> _Saved data entries_

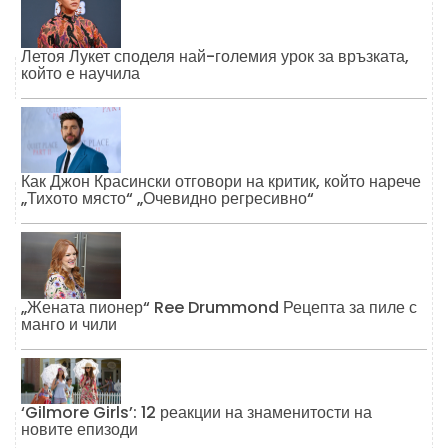
Летоя Лукет споделя най-големия урок за връзката,
който е научила
Как Джон Красински отговори на критик, който нарече
„Тихото място“ „Очевидно регресивно“
„Жената пионер“ Ree Drummond Рецепта за пиле с
манго и чили
‘Gilmore Girls’: 12 реакции на знаменитости на
новите епизоди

> _Work required_
If a line in the data above includes the string "който", copy it.

> _Problem solution_
който е научила
Как Джон Красински отговори на критик, който нарече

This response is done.